3.5.2 Supporting sensemaking and reflection
As we saw in Section 2.3, learning is sensemaking. Yet, modern search systems are still quite far from supporting sensemaking and learning, and rather, at best are good locators of information. (Rieh et al., 2016) says that modern search systems should support sensemaking by offering more interactive functions, such as tagging for annotation, or tracking individuals’ search history, so that a learner could return to a particular learning point. In addition, a system could provide new features that allow learners to reflect upon their own learning process and search outcomes, thus facilitating the development of critical thinking skills.

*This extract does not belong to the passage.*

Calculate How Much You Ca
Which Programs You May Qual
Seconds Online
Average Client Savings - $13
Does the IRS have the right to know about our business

It’s easy to be impressed by the scientific and engineering feats that have produced web search engines. They are, unquestionably, one of the most impactful and disruptive information technologies of our time. However, it’s critical to remember their many limitations: they do not help us know what we want to know; they do not help us choose the right words to find it; they do not help us know if what we’ve found is relevant or true; and they do not help us make sense of it. All they do is quickly retrieve what other people on the internet have shared. While this is a great feat, all of the content on the internet is far from everything we know, and quite often a poor substitute for expertise.

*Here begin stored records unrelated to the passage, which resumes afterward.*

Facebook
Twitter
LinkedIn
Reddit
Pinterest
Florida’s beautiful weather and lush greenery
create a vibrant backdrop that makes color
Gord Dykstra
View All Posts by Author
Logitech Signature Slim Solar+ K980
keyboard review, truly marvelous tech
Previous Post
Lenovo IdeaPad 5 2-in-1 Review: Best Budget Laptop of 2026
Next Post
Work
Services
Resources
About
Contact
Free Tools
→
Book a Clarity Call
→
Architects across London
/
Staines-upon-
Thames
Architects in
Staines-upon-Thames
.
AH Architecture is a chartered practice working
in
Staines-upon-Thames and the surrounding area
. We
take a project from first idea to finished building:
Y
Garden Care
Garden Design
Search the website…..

— Ko (2021)(emphasis our own)
3.6 Summary
In this second chapter of the background literature review, we discussed (i) how searchers interact with three stages / interfaces of modern information retrieval system: query formulation, search results evaluation, and content page evaluation; (ii) how expertise and working memory influence overall search behaviour; (iii) how learning or knowledge gain during search has been assessed in recent search as learning literature; and (iv) what are the limitations of current search systems to foster learning, including gaps in literature about long term search behaviour and learning outcomes, as well as lack of support for sensemaking.
We saw that while we have a plethora of studies investigating search behaviour searchers in the short term, we have merely a handful of studies observing the same participant for more than a day. To the best of the author’s knowledge, most of these studies were conducted over a decade ago. Thus, while we have excellent knowledge of short term nature of influence of searching on learning, we do not know what are the longer term effects. Furthermore, we we have gaps in our knowledge of (i) how practices like articulation and externalization, and user attributes like metacognition, motivation, and self regulation moderate the searching as learning process; (ii) how these moderator variables change over time; and (iii) what these phenomena collectively entail for the design of future learning-centric IR systems. In the next chapter, we take these gaps in knowledge and use them to inform our research questions and hypotheses.